Top of Raw data

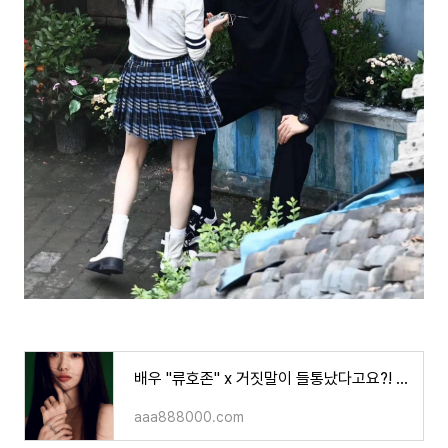
배우 "류호존" x 거짓말이 들통났다고요?! <기사>
aaa888000.com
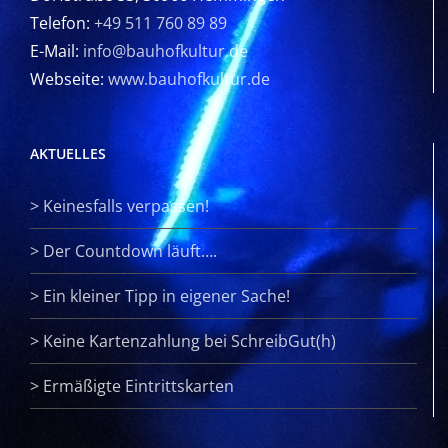
Telefon:
+49 511 760 89 89
E-Mail:
info@bauhofkultur.de
Webseite:
www.bauhofkultur.de
AKTUELLES
>
Keinesfalls verpassen!
>
Der Countdown läuft….
>
Ein kleiner Tipp in eigener Sache!
>
Keine Kartenzahlung bei SchreibGut(h)
>
Ermäßigte Eintrittskarten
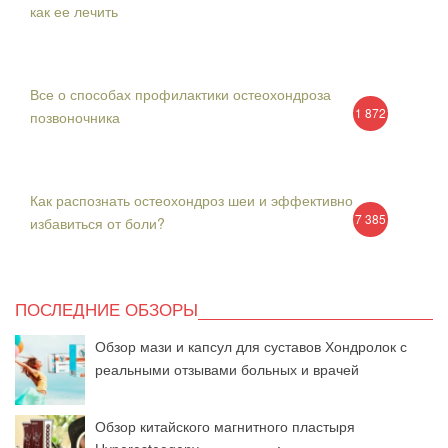
как ее лечить
Все о способах профилактики остеохондроза
1 872
позвоночника
Как распознать остеохондроз шеи и эффективно
7 385
избавиться от боли?
ПОСЛЕДНИЕ ОБЗОРЫ
Обзор мази и капсул для суставов Хондролок с
реальными отзывами больных и врачей
Обзор китайского магнитного пластыря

Bottom of Raw data

§ Task directions
Output exactly the lines from the first line of the records through the line containing "Все о способах профилактики остеохондроза". Leave out every picture.

§ Final answer
배우 "류호존" x 거짓말이 들통났다고요?! <기사>
aaa888000.com
Telefon:
+49 511 760 89 89
E-Mail:
info@bauhofkultur.de
Webseite:
www.bauhofkultur.de
AKTUELLES
>
Keinesfalls verpassen!
>
Der Countdown läuft….
>
Ein kleiner Tipp in eigener Sache!
>
Keine Kartenzahlung bei SchreibGut(h)
>
Ermäßigte Eintrittskarten
как ее лечить
Все о способах профилактики остеохондроза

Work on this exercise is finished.